No siempre los vocablos guardan las mismas connotaciones que la raíz verbal de la que se amamantan. De humillar cuelga humillación, más afín a la degradación, al escarnio y al sonrojo. Pero también humidallero, esa eufónica palabra que plásticamente guarda tantas evocaciones. Humilladeros eran aquellos minúsculos templetes que se alzaban a la entrada de los pueblos, o en las postas de los caminos. Tenían en el paisaje el aroma de los daguerrotipos, cuando el ángelus pillaba en sus monturas a los muleros, y las preces de las horas y las siegas podían elevarse sin tener que estercolar el nártex con la mansedumbre de las bestias, o embarrar con pía rudeza el fervor del altar mayor de la basílica. Pero también mejores linajes rezaban en tan sacros apeaderos, encomendándole a la fe una buena ruta, más fiable que los migueletes para preservarlos de las alimañas y los cuatreros.

Un buen ejemplo de esa arquitectura popular lo encontramos a la vera de la antigua catedral de Cádiz. Casi aupándose a los tanguillos de las mareas, ese recoleto encalado no guardaba las advocaciones de los piconeros, sino que imploraba los buenos vientos de las Antillas. Sin embargo, por mucho que La Habana sea Cádiz, la cupulita de ese humilladero me recordaba la de esos vertiginosos pueblos griegos gateados sobre el mar y sobre volcanes silentes. Y ahora sí, humillar y humilladero se confunden en esta mixtificación que es el juego político. Para el nuevo Gobierno griego, España y Portugal bien han servido como un oportuno ara de los sacrificios para no importunar a sus contradicciones. Pese a su carácter polivalente, el humilladero tenía un carácter sectario, destinado a evitar en los hisopos del retablo catedralicio los sudores de la labranza. El nuevo Gobierno griego ha jugado al tacticismo de meterle el dedo en el ojo a los supuestamente semejantes. No enojar el rictus de la provechosa Europa luterana a cambio de ensañarse con los países que, en esta comedia, tenían reservados los mismos trágicos papeles.

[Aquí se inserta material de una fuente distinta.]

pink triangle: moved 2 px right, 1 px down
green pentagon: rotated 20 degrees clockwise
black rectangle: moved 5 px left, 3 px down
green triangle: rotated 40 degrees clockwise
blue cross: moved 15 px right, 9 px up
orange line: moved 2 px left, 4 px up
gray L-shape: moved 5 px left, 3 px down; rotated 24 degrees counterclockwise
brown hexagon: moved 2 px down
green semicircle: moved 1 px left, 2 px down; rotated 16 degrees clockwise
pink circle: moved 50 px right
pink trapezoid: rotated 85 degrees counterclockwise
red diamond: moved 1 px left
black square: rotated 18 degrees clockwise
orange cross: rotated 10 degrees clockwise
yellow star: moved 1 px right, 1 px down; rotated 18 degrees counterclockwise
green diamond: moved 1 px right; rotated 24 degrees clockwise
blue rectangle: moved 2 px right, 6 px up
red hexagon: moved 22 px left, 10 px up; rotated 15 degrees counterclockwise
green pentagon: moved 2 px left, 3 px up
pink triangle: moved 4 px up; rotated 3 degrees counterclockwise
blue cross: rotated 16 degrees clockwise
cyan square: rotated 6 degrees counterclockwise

Se dice que la humillación es el mal atributo de la soberbia, mientras que la cizaña es su mala copia en la miseria. Me parece triste que el Gobierno griego haya contribuido a empequeñecernos entre los países opulentos, a ofrecerles la carnaza de la neutralidad para que nuestras trifulcas mediterráneas no afecten a su status quo. No. No ha sido una salida muy elegante la del señor Tsipras, cuando suele decirse que son los pobres los que entre ellos muestran una mayor solidaridad.

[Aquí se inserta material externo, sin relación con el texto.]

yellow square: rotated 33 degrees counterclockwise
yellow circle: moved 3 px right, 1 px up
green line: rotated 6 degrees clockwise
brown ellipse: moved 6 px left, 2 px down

Hay otra humillación, la autoimpuesta, la del lavatorio de los pies o la que se emplea con tino en el juramento del lehendakari en el árbol de Guernica --ante el Cristo humillado--. Precisamente la que Rajoy no empleó en el Estado de la Nación despotricando contra el jefe de la oposición una talla política tramutada en altanería, mientras regalaba tonos de mansedumbre a los nacionalistas. Podemos ser masoquistas, pero no tanto como para cambiar la tónica imperante: en este país se castiga más la soberbia que el error.